We love building decks. It is a combination of structural work and finish carpentry and it involves big lumber and often, fine finishes. If you are really a carpenter you should love building decks, too.
We maintain a number of standards when building decks that exceed basic building code requirements. For instance, we always flash any substantial wood to wood contact areas with a waterproof membrane. This is because wood swells when it gets wet and any large wood to wood contact areas will retain water for months at a time, perhaps even all year round if the area gets impacted with dirt. Even a minimal membrane will do a lot to prevent a situation that will lead to dry rot.
There are a lot of other details we insist on like sturdy railings to keep partying teenagers in and substantial steel connections where it really matters most. The short version is we build decks to last a long time.
If you want to use redwood for your deck, we usually buy it at a specialty suppler – the stuff at Home Depot is junk and the stuff at regular lumberyards is often a bit overpriced. They sell several grades, and just to make things confusing, different suppliers have different naming systems sometimes. For budgeting purposes it’s about 2 linear foot per square foot of deck. I know these prices are out of date a bit – prices rose recently, but for comparison, here are some linear foot prices:
Conheart – $1.69 (5/12/11) – this is the lowest grade I’d recommend. No sapwood. Most decks are built out of this
There are higher grades of redwood but the pricing rises quickly. The next grade up is “Select Heart” and there is also “Heart B” or some yards call it VTK for Very tight knots.
Other Decking materials
A similar material that we love to use (because it smells so nice) is Alaskan Yellow Cedar. Availability is sporadic but sometimes it’s available for shockingly cheap. Then there are the tropical hardwoods, like Ipe. A nice thing about them is that they can span a longer distance between the joists below and not feel springy. A less nice thing is that they are at least double the cost of conheart redwood and it usually is installed with stainless steel screws, which are expensive. A great place to look at different tropical decking materials is Ecosource in West Oakland. (Old timers know it by the old name Plywood and Lumber Sales). There are also new kinds of pressure treated decking that don’t have all the rough holes you generally find on regular pressure treated lumber. One thing, though, is that any cuts we have to make just get a bit of preservative painted on, which is not the same at all as the factory treatment, which is done at high pressure over a period of time.

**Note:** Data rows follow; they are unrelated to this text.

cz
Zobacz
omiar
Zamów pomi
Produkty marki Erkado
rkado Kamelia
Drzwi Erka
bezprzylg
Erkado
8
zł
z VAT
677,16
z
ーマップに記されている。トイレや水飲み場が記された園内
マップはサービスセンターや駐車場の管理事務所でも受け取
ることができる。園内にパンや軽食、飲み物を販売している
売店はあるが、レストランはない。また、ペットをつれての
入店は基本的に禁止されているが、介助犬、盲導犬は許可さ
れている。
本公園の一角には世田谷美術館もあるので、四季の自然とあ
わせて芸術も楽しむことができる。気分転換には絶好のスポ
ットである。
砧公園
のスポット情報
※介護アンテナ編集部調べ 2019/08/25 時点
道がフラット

The first big product on the market was Trex. New trex looks a lot nicer than the old Trex did, and it’s available in a number of different finishes and colors. There are a few popular competitors now like Timbertech and Fiberon. There is no way anybody will look at it closely and think it’s wood. On the other hand, it is very durable and does not ever need to be re-stained or oiled.

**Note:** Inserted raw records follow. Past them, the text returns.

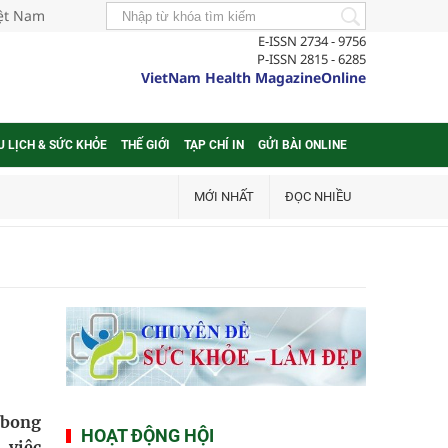
iệt Nam
E-ISSN 2734 - 9756
P-ISSN 2815 - 6285
VietNam Health MagazineOnline
U LỊCH & SỨC KHỎE
THẾ GIỚI
TẠP CHÍ IN
GỬI BÀI ONLINE
MỚI NHẤT
ĐỌC NHIỀU
 bong
HOẠT ĐỘNG HỘI
 việc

There is also the option of using hidden fasteners. This is done with hardware under the deck that allows the screw to be installed from underneath. It looks nicer, is much nicer on bare feet and lasts longer (decks often start to deteriorate first at the screw holes) but it takes longer to do. There are several different systems on the market.
The standard railing on most decks is 2×2 redwood ballusters (pickets) every 3-4 inches, but there are a lot of options. If you have a nice view, a popular option is stainless steel wire railings. If you do opt for a stainless steel system, we take a few extra steps, such as tying all the wood posts together at the top with steel – and we weld the corners. But there are a lot of options out here and if you see one you like, take a photo and we can build it.